JANSSEN
13.10.2021 12:12:11 CEST | Business Wire | Press release
The Janssen Pharmaceutical Companies of Johnson & Johnson today announced results from a new subgroup analysis of the pivotal Phase 3 OPTIMUM trial. Featured as an e-poster at the 37th Congress of the European Committee for Treatment Research in Multiple Sclerosis (ECTRIMS) from October 13-15, the subgroup analysis showed that in the expanded disability status scale (EDSS) ≤ 3 subgroup, ponesimod significantly reduced annualised relapse rate (ARR) by 47 percent (rate ratio [RR] = 0.53; 99 percent confidence levels [CLs]: 0.372, 0.755; p<0.0001) and MS-fatigue was statistically significantly lower in the ponesimod group compared with the teriflunomide group at week 108, with a mean difference (MD) of -4.31 (95 percent CLs: -6.99, -1.63; p=0.0017).1,2
“Multiple sclerosis is a debilitating and degenerative disease for which there is no cure, so our current focus is on preventing progression and minimising relapses,” said Allitia DiBernardo, M.D., lead author of the e-poster and Global Medical Affairs Head, Neurology, Janssen Global Services, LLC. “The OPTIMUM subgroup analysis supports the principle of early treatment intervention with high potency therapies such as ponesimod, which aims to reduce relapse rates, improve patient outcomes and ultimately contribute to a better quality of life for people living with MS.”

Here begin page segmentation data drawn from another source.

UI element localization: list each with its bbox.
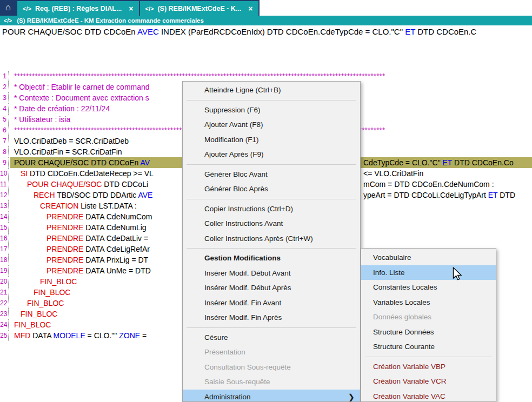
context-menu-item-label: Coller Instructions Après (Ctrl+W) — [204, 234, 313, 243]
code-token: CdeTypCde = CLO."C" — [363, 158, 443, 167]
context-menu-item[interactable]: Générer Bloc Après — [183, 182, 360, 197]
context-menu-item-label: Modification (F1) — [204, 136, 259, 144]
code-token: MFD — [14, 331, 30, 340]
code-token: <= VLO.CriDatFin — [363, 169, 423, 178]
code-icon: </> — [145, 5, 154, 12]
code-token: = CLO."" — [85, 331, 119, 340]
line-number: 15 — [0, 222, 9, 233]
submenu: VocabulaireInfo. ListeConstantes Locales… — [361, 248, 496, 402]
line-number: 19 — [0, 265, 9, 276]
submenu-item[interactable]: Structure Données — [361, 325, 496, 340]
context-menu-item-label: Administration — [204, 393, 251, 401]
context-menu-item[interactable]: Copier Instructions (Ctrl+D) — [183, 202, 360, 217]
code-token: AVEC — [137, 27, 159, 36]
context-menu-item-label: Insérer Modif. Début Après — [204, 284, 291, 292]
context-menu-item[interactable]: Ajouter Après (F9) — [183, 147, 360, 162]
line-number: 20 — [0, 276, 9, 287]
code-line[interactable]: 1***************************************… — [0, 71, 532, 82]
close-icon[interactable]: × — [129, 4, 133, 13]
code-token: POUR CHAQUE/SOC DTD CDCoEn — [14, 158, 140, 167]
context-menu-item[interactable]: Coller Instructions Avant — [183, 216, 360, 231]
line-number: 3 — [0, 92, 9, 103]
context-menu-item-label: Générer Bloc Après — [204, 185, 268, 193]
context-menu-item[interactable]: Administration❯ — [183, 390, 360, 402]
code-token: ****************************************… — [14, 72, 385, 81]
code-token: ET — [488, 191, 498, 199]
page-title: (S) REB/IKMExtCdeE - KM Extraction comma… — [17, 17, 204, 24]
context-menu-item[interactable]: Générer Bloc Avant — [183, 167, 360, 182]
submenu-item-label: Constantes Locales — [373, 283, 437, 291]
submenu-item[interactable]: Création Variable VBP — [361, 359, 496, 374]
submenu-item[interactable]: Constantes Locales — [361, 280, 496, 295]
code-token: PRENDRE — [46, 223, 83, 232]
code-token: * Utilisateur : isia — [14, 115, 70, 124]
code-token: MODELE — [54, 331, 85, 340]
code-token: PRENDRE — [46, 212, 83, 221]
context-menu-item[interactable]: Insérer Modif. Début Avant — [183, 266, 360, 281]
code-token: PRENDRE — [46, 245, 83, 253]
submenu-item: Données globales — [361, 310, 496, 325]
context-menu-item[interactable]: Modification (F1) — [183, 132, 360, 148]
submenu-item-label: Création Variable VAC — [373, 392, 445, 400]
code-token: FIN_BLOC — [34, 288, 70, 297]
tab-group: ⌂ </> Req. (REB) : Règles DIAL... × </> … — [0, 0, 260, 16]
submenu-arrow-icon: ❯ — [348, 390, 355, 402]
title-bar: </> (S) REB/IKMExtCdeE - KM Extraction c… — [0, 16, 532, 25]
line-number: 24 — [0, 319, 9, 330]
tab-regles-dialog[interactable]: </> Req. (REB) : Règles DIAL... × — [17, 1, 139, 16]
context-menu-item[interactable]: Gestion Modifications — [183, 251, 360, 266]
code-token: DATA CdeNumLig — [83, 223, 146, 232]
submenu-item-label: Création Variable VCR — [373, 377, 447, 385]
code-token: VLO.CriDatFin = SCR.CriDatFin — [14, 148, 122, 156]
context-menu-item: Consultation Sous-requête — [183, 360, 360, 375]
line-number: 23 — [0, 309, 9, 319]
code-token: DTD CDCoEn.Co — [452, 158, 514, 167]
context-menu-item[interactable]: Insérer Modif. Début Après — [183, 280, 360, 296]
context-menu-item[interactable]: Ajouter Avant (F8) — [183, 117, 360, 132]
context-menu-item-label: Ajouter Après (F9) — [204, 150, 264, 158]
context-menu-item[interactable]: Césure — [183, 330, 360, 345]
code-token: PRENDRE — [46, 266, 83, 275]
line-number: 14 — [0, 211, 9, 222]
close-icon[interactable]: × — [248, 4, 252, 13]
submenu-item-label: Création Variable VBP — [373, 363, 445, 371]
context-menu-item[interactable]: Insérer Modif. Fin Après — [183, 310, 360, 325]
home-button[interactable]: ⌂ — [0, 0, 16, 15]
context-menu-item-label: Suppression (F6) — [204, 106, 261, 114]
statement-line: POUR CHAQUE/SOC DTD CDCoEn AVEC INDEX (P… — [2, 25, 532, 38]
code-token: ET — [405, 27, 415, 36]
code-token: DTD CDCoEn.CdeDateRecep >= VL — [28, 169, 154, 178]
submenu-item[interactable]: Création Variable VCR — [361, 374, 496, 389]
context-menu-item-label: Ajouter Avant (F8) — [204, 120, 263, 129]
code-token: mCom = DTD CDCoEn.CdeNumCom : — [363, 180, 494, 189]
code-token: FIN_BLOC — [27, 299, 64, 307]
tab-label: (S) REB/IKMExtCdeE - K... — [157, 5, 241, 12]
code-token: * Contexte : Document avec extraction s — [14, 93, 149, 102]
context-menu-item[interactable]: Atteindre Ligne (Ctrl+B) — [183, 83, 360, 98]
line-number: 4 — [0, 103, 9, 114]
mouse-cursor — [451, 267, 463, 283]
submenu-item[interactable]: Vocabulaire — [361, 250, 496, 265]
context-menu-item[interactable]: Suppression (F6) — [183, 103, 360, 118]
context-menu-item: Présentation — [183, 345, 360, 360]
context-menu-item-label: Gestion Modifications — [204, 254, 281, 262]
code-token: SI — [21, 169, 28, 178]
context-menu-item-label: Présentation — [204, 348, 245, 356]
code-token: INDEX (ParEdRCDCoEnIdx) DTD CDCoEn.CdeTy… — [159, 27, 405, 36]
home-icon: ⌂ — [5, 2, 11, 13]
submenu-item[interactable]: Variables Locales — [361, 295, 496, 310]
code-token: = — [140, 331, 147, 340]
context-menu-item[interactable]: Coller Instructions Après (Ctrl+W) — [183, 231, 360, 246]
line-number: 13 — [0, 200, 9, 211]
submenu-item[interactable]: Info. Liste — [361, 265, 496, 280]
tab-ikm-ext-cde[interactable]: </> (S) REB/IKMExtCdeE - K... × — [140, 1, 258, 16]
submenu-item[interactable]: Création Variable VAC — [361, 389, 496, 402]
code-token: DATA UnMe = DTD — [83, 266, 150, 275]
context-menu-item: Saisie Sous-requête — [183, 374, 360, 390]
context-menu-item[interactable]: Insérer Modif. Fin Avant — [183, 296, 360, 311]
context-menu-separator — [187, 164, 356, 165]
code-token: DATA — [30, 331, 53, 340]
submenu-item[interactable]: Structure Courante — [361, 339, 496, 354]
line-number: 22 — [0, 298, 9, 309]
context-menu-separator — [187, 248, 356, 249]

The OPTIMUM study subgroup analysis randomised 1,133 patients (ponesimod, n = 567; teriflunomide, n = 566) and examined those with EDSS ≤ 3 (up to moderate disability in one function, or mild disability in 3 or 4 functions; no impairment to walking) and/or who were treatment naïve.1
The analysis showed that in treatment-naïve patients, ponesimod significantly reduced ARR (RR = 0.714; 99 percent CLs: 0.486, 1.049; p=0.0241) and MS-fatigue was significantly lower in the ponesimod group compared with the teriflunomide group at week 108, MD = -5.30 (95 percent CLs: -8.25, -2.35; p=0.0004).1,2
Results from this subgroup analysis for combined unique active lesions (CUALs) were consistent with the overall population. Patients significantly benefited from ponesimod compared with teriflunomide in both the EDSS ≤3 (RR = 0.424; 95 percent CLs: 0.329, 0.546; p<0.0001) and treatment-naïve (RR = 0.411; 95 percent CLs: 0.310, 0.545; p<0.0001) groups.1,2
“These data represent a significant contribution towards our goal of making a positive impact for people living with MS,” said Tamara Werner-Kiechle, M.D., Therapeutic Area Lead Neuroscience & Pulmonary Hypertension, Europe, Middle East and Africa (EMEA), Janssen Cilag GmBH. “The further research on ponesimod is testimony to our commitment to support people living with MS, with a particular focus on improving the treatment landscape in relapsing MS, where medical unmet needs among the MS community remain.”
#ENDS#
About Multiple Sclerosis
MS is a chronic autoimmune inflammatory disease of the central nervous system (CNS) in which immune cells attack myelin (the protective casing that insulates nerve cells), damaging or destroying it and causing inflammation.3
This affects how the CNS processes information and communicates with the rest of the body, causing the neurologic signs and symptoms of MS.4
Symptoms vary by person, but common symptoms include fatigue, balance and walking problems, numbness or tingling, dizziness and vertigo, vision problems, bladder and bowel problems and weakness.4,5,6
About PONVORYTM
▼
(ponesimod)
Ponesimod is a daily oral selective sphingosine-1-phosphate receptor 1 (S1P1) modulator, indicated for the treatment of adult patients with relapsing multiple sclerosis (RMS) with active disease defined by clinical or imaging features.7,8
Ponesimod is believed to work by keeping immune cells called lymphocytes out of the blood by trapping them in the lymph nodes
and out of the central nervous system, where they could cause damage.8
Ponesimod does not require genetic testing or first-dose cardiac monitoring for most patients. Because initiation of ponesimod treatment results in a decrease in heart rate, first-dose monitoring is recommended in patients with certain pre-existing cardiac conditions.8
It is not known if ponesimod is safe and effective in children.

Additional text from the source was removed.